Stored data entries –
------------------------------------

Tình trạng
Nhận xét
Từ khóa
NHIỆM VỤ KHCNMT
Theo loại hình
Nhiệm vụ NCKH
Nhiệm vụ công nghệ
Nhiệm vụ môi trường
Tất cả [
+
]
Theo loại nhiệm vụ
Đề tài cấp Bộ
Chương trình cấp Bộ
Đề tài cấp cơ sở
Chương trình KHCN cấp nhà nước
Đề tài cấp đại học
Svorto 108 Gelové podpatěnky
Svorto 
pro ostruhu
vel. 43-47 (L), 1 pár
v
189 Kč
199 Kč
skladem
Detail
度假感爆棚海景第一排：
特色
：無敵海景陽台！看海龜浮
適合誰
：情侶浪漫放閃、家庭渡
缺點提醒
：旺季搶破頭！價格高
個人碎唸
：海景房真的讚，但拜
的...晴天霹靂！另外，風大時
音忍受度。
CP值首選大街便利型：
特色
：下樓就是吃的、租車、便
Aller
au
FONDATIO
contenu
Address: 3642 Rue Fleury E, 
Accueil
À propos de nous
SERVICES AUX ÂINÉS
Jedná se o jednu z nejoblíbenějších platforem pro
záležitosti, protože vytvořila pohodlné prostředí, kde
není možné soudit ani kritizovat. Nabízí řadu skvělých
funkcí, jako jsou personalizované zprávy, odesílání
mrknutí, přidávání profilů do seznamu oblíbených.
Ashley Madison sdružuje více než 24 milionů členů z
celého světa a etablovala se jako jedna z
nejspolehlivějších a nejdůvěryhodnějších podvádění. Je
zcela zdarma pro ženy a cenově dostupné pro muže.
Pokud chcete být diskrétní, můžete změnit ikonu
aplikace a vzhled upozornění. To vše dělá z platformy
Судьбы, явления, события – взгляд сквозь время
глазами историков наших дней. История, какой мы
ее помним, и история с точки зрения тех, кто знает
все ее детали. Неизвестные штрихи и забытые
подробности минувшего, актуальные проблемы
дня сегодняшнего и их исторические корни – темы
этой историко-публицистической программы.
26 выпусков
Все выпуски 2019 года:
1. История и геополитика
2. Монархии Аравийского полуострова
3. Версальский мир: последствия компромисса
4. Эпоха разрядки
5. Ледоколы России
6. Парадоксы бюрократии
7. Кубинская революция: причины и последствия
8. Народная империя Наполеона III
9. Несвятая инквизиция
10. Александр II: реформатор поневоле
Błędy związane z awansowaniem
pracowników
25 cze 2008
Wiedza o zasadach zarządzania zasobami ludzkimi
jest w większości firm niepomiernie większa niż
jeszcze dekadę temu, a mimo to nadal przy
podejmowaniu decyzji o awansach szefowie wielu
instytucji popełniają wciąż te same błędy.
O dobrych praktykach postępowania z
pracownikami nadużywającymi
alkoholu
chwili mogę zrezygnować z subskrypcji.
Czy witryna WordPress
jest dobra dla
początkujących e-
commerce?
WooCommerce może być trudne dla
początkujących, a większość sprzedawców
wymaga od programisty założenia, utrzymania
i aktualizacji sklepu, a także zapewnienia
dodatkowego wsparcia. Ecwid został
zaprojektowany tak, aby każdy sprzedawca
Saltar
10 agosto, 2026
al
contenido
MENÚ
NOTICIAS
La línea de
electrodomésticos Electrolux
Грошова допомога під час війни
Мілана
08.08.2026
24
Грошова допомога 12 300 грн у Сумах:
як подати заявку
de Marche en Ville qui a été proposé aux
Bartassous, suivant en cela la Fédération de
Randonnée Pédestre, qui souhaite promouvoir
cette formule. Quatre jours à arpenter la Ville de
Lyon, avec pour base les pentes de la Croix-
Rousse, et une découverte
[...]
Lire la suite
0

------------------------------------

In the records above, locate each line with the word "początkujących". Copy all such lines.

RESPONSE TO THE EXERCISE –
początkujących e-
początkujących, a większość sprzedawców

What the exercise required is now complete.